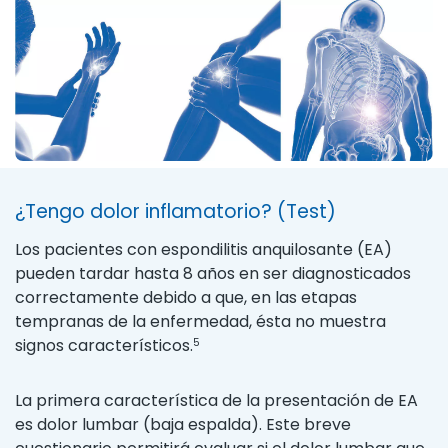
¿Tengo dolor inflamatorio? (Test)
Los pacientes con espondilitis anquilosante (EA)
pueden tardar hasta 8 años en ser diagnosticados
correctamente debido a que, en las etapas
tempranas de la enfermedad, ésta no muestra
signos característicos.
5
La primera característica de la presentación de EA
es dolor lumbar (baja espalda). Este breve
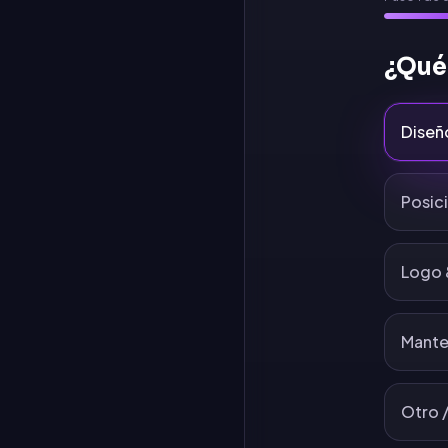
¿Qué
Diseñ
Posic
Logo 
Mante
Otro /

* **Problem description**:
Please tally the lines above that include the word "dolor" and answer with the number by itself.

* **Written reply**:
2